Book your seat strategically if you can
Not all seats are created equal. Did you know that some economy seats have more leg room or recline than others? Some airlines know this and charge you for those strategic seats, but if you are lucky or if you know where to look you can end up on those seats at no extra costs. Look up websites that analyze the plane you will be boarding and show you which seats to avoid or prioritize. Another thing you can do is look up airlines that offer more overall comfort.
Dress and equip yourself for the flight
Get as comfortable as you can for the flight. Avoid wearing tight, restrictive clothes and go for something looser instead. Don’t forget to bring a big towel! A towel is easy to remove when it is too hot and your best friend for when it is too cold. Airplane pillows are also good to take, as they can be slid around your neck to provide support to wherever it is most needed. Neck pillows are also a good option for support
Pay attention to what you eat
We have previously written about foods that help you sleep, and how certain drinks can interfere with your quality of sleep. Try prioritizing foods with high amounts of tryptophan, potassium or magnesium before boarding. Avoid coffee and alcohol. During the flight, you can ask for milk and bananas.
Adjust your expectations and make the best of it
Unless you booked 1st class, this is something important to keep in mind if you really want to sleep on a plane. No matter how you put it, at the end of the day you are stuck on a seat that may not be built with comfort in mind. You should avoid expecting quality sleep and getting off fresh like you would in a hotel, it is not good to pressure yourself into sleep as that is a recipe for stressing yourself awake. Use anything that might come in handy. If the seat is bad at supporting your back, first use a towel (or pillow if you have one) to correct the uncomfortable gaps, and use a second one to secure your neck.
What you could also try to do is to sit in either a lotus position or a “half lotus” with one leg crossed and your other leg resting on your ankle. This shifts your center of gravity and secures your posture, thereby reducing stress on your back. Finally, use your arms as a form of back support and use a towel to help you secure your neck if needed.

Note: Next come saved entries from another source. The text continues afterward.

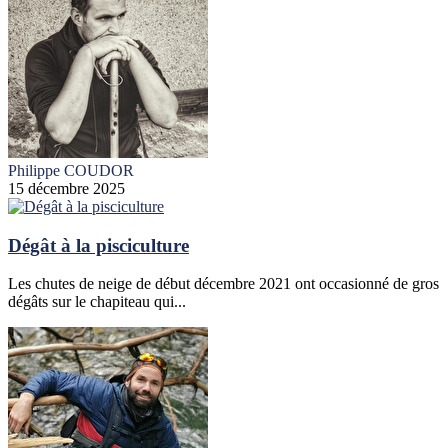
Philippe COUDOR
15 décembre 2025
Dégât à la pisciculture
Les chutes de neige de début décembre 2021 ont occasionné de gros
dégâts sur le chapiteau qui...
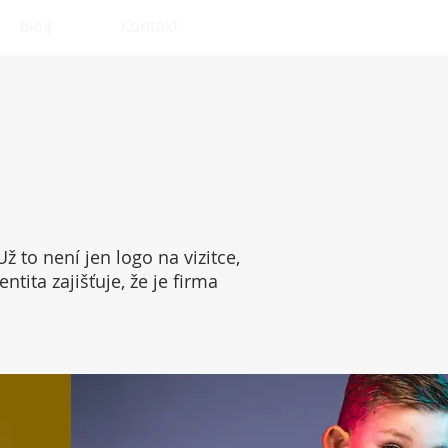
Blog
Kontakt
 to není jen logo na vizitce,
tita zajišťuje, že je firma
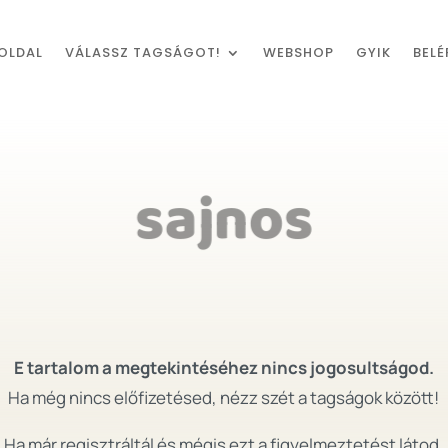
OLDAL
VÁLASSZ TAGSÁGOT!
WEBSHOP
GYIK
BELÉ
sajnos
E tartalom a megtekintéséhez nincs jogosultságod.
Ha még nincs előfizetésed, nézz szét a tagságok között!
Ha már regisztráltál és mégis ezt a figyelmeztetést látod,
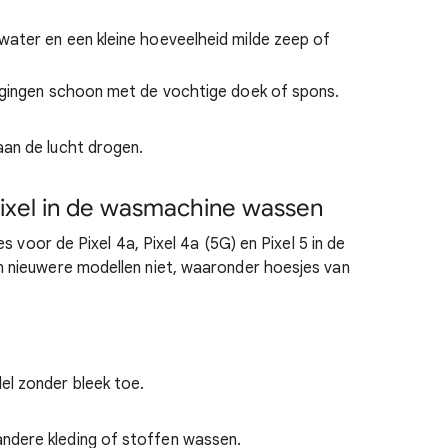
ater en een kleine hoeveelheid milde zeep of
egingen schoon met de vochtige doek of spons.
an de lucht drogen.
Pixel in de wasmachine wassen
s voor de Pixel 4a, Pixel 4a (5G) en Pixel 5 in de
nieuwere modellen niet, waaronder hoesjes van
el zonder bleek toe.
ndere kleding of stoffen wassen.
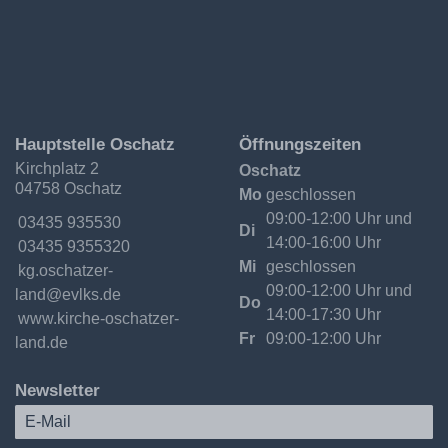
Ev.-
Hauptstelle Oschatz
Öffnungszeiten
Luth.
Kirchplatz 2
Oschatz
Kirchgemeinde
04758 Oschatz
Oschatzer
Mo
geschlossen
Land
09:00-12:00 Uhr und
Telefon:
03435 935530
Di
14:00-16:00 Uhr
Fax:
03435 9355320
Mi
geschlossen
Email:
09:00-12:00 Uhr und
Do
14:00-17:30 Uhr
Internet:
www.kirche-oschatzer-
Fr
09:00-12:00 Uhr
land.de
Newsletter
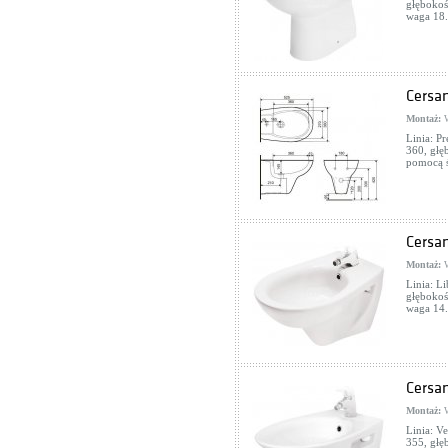
głębokoś
waga 18.
Cersa
Montaż:
W
Linia: Pr
360, głę
pomocą ś
Cersa
Montaż:
W
Linia: Li
głębokoś
waga 14.
Cersa
Montaż:
W
Linia: Ve
355, głę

Isolate yourself from outside noise.
Despite the manufacturer's best efforts, airplane flights can still be quite noisy for some. It is, therefore, a good idea to come prepared.
The cheapest way to isolate yourself from outside interference is the trusty earplug. If this is too uncomfortable or just not enough, try investing in headphones. If you can afford them, go for one with a noise-canceling function (a godsend) or something solid with a nice padding. If you are on a budget, plug-in earphones are more than enough to do the job, but make sure to get something that is good enough to fit comfortably in your ear.
Find support for your head
Although some seats provide enough padding on the side, sometimes it just does not do the trick. In that case, try getting a seat near the window
If you do not have a seat near the window, however, you can create a space between the two seats which could help you support your head. If someone is next to you, politely ask the person for their consent, and do not take it personally if they refuse.
Create night conditions
Humans are, biologically speaking, day creatures. Light plays an important role in the regulation of our sleep, so if you intend to sleep on a plane it would be a good idea to isolate yourself from both sunlight, electric light from inside and light emitted from screens. Wear a sleep mask or cover your head with either a towel or blanket. Sunglasses also do a decent job.
Wonder how to make yourself sleepy? There is a breathing technique that acts like a natural sedative, calming the body and helping you to fall asleep. The 4-7-8 breathing technique, as it is currently known, has its origins in ancient India. This technique is among quite a few you can do when practicing “Pranayama”, which aims to manipulate breathing to your benefit.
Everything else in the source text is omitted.